When include_unmapped: true (the default), fields the source absorbed into $widened are expanded back to top-level columns at the sink. The expansion happens at the projection layer, before the writer sees the record, so the literal $widened slot is stripped during expansion and the writer never sees a Value::Map for a well-formed pass-through. Setting include_unmapped: false strips the sidecar (and every other input field not explicitly emitted upstream) so the writer sees only user-declared columns.

include_unmapped composes independently with include_correlation_keys; the two flags are orthogonal — include_correlation_keys does not surface $widened. Because expansion is a projection-layer operation, a CSV source under auto_widen feeding a JSON output under include_unmapped: true produces JSON objects whose top-level keys include both declared columns and absorbed input columns, with no sidecar key remaining.

Writer rejection of Value::Map payloads

CSV, XML, and fixed-width writers refuse any record carrying a Value::Map payload at any column slot, raising FormatError::UnserializableMapValue { format, column }. The rejection lives in each writer’s value-to-string helper — a single point of truth, with no defensive prechecks scattered ahead of it. JSON serializes Value::Map natively as a nested object and never raises.

The common trigger is the $widened sidecar reaching one of those three writers because the Output node set include_unmapped: false (which suppresses the projection-layer expansion that would otherwise have flattened the map to top-level scalars). Two remediations exist, and the error message names both: leave include_unmapped at its default true so projection expands the map before write, or coerce the map to a scalar in CXL before the emit.

DLQ filtering

The dead-letter-queue writer applies the same exclusion at its own layer rather than relying on the main-path projection. dlq::dlq_user_columns strips every column tagged FieldMetadata::WidenedSidecar, so the DLQ CSV header never contains a $widened column even when a DLQ entry’s original_record still carries the full auto_widen schema shape. Correlation-lattice columns ($ck.*) are deliberately retained in DLQ output for collateral debugging — the DLQ filter excludes only the unserializable sidecar, not the engine-stamped provenance columns.

E315 — Merge inputs must agree on policy

Merge concatenates streams positionally against the merge node’s output_schema (taken from the first input). Every input must agree on column shape — same column names, same on_unmapped policy, same correlation_key set. The $widened agreement is a special case of that rule: if one upstream source uses auto_widen (and therefore carries the sidecar column) while another uses drop or reject (and does not), the two input schemas disagree on the presence of the $widened slot, and the positional concatenation has no coherent column to align. Compile fails:

E315: merge "merged": input schemas disagree on the `$widened` auto_widen sidecar column.

The remediation is to set every merge upstream source to the same on_unmapped policy; for sources that should explicitly omit the sidecar, declare on_unmapped: { mode: drop } (or reject) on each so the absent-sidecar shape is uniform across inputs.
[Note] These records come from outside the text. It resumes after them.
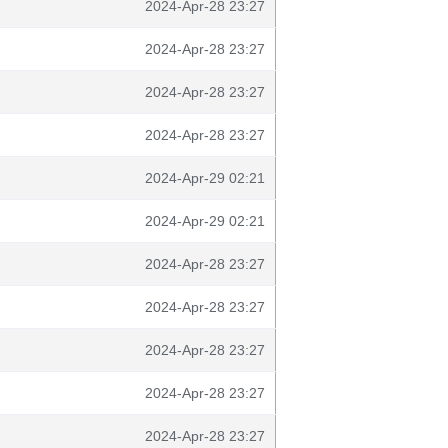
2024-Apr-28 23:27
2024-Apr-28 23:27
2024-Apr-28 23:27
2024-Apr-28 23:27
2024-Apr-29 02:21
2024-Apr-29 02:21
2024-Apr-28 23:27
2024-Apr-28 23:27
2024-Apr-28 23:27
2024-Apr-28 23:27
2024-Apr-28 23:27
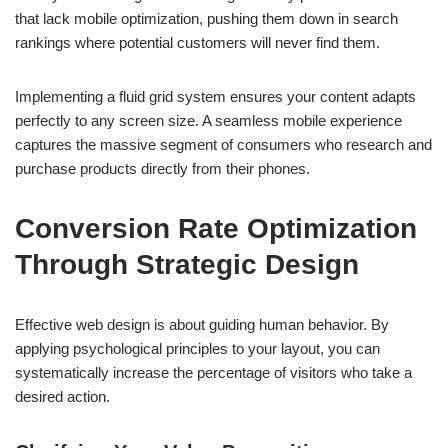
that lack mobile optimization, pushing them down in search
rankings where potential customers will never find them.
Implementing a fluid grid system ensures your content adapts
perfectly to any screen size. A seamless mobile experience
captures the massive segment of consumers who research and
purchase products directly from their phones.
Conversion Rate Optimization
Through Strategic Design
Effective web design is about guiding human behavior. By
applying psychological principles to your layout, you can
systematically increase the percentage of visitors who take a
desired action.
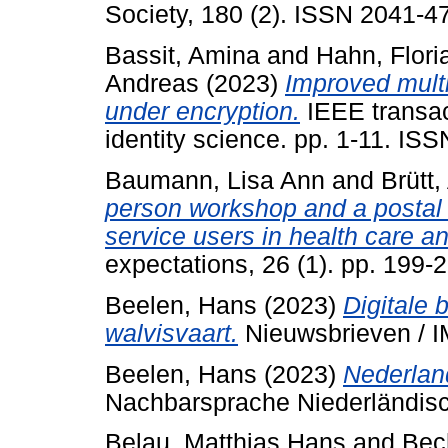
Society, 180 (2). ISSN 2041-4
Bassit, Amina
and
Hahn, Flori
Andreas
(2023)
Improved multi
under encryption.
IEEE transac
identity science. pp. 1-11. IS
Baumann, Lisa Ann
and
Brütt
person workshop and a postal D
service users in health care an
expectations, 26 (1). pp. 199
Beelen, Hans
(2023)
Digitale 
walvisvaart.
Nieuwsbrieven / I
Beelen, Hans
(2023)
Nederland
Nachbarsprache Niederländisc
Belau, Matthias Hans
and
Bec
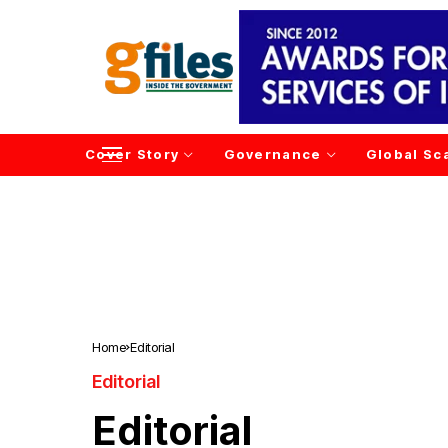
Cover Story
Governance
Global Sc
Home
Editorial
Editorial
Editorial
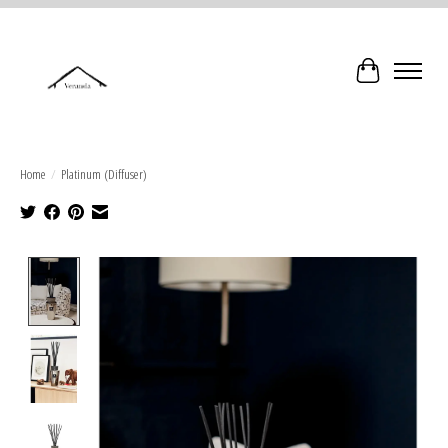
Cart
Home
/
Platinum (Diffuser)
Product image slideshow Items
Fixed-width sources are structurally inert

Fixed-width sources are positional: the schema is constructed from width / start..end byte ranges, and bytes outside the declared ranges are invisible to the reader. There is no notion of an “undeclared field” to absorb — a byte either falls inside a declared range (and becomes a declared column) or is never read. auto_widen therefore can never populate the sidecar for a fixed-width source; the $widened slot stays Value::Null for every record.

Because the policy is silently inert rather than wrong, the executor emits a tracing::info diagnostic at source-reader construction time when auto_widen is the policy on a fixed-width source, naming the source. The diagnostic fires once per reader instance — a source used as a combine build-side input across multiple combines may produce one log line per combine. To avoid the noise, switch to on_unmapped: drop (or reject) for explicit scalar semantics, or accept the empty sidecar.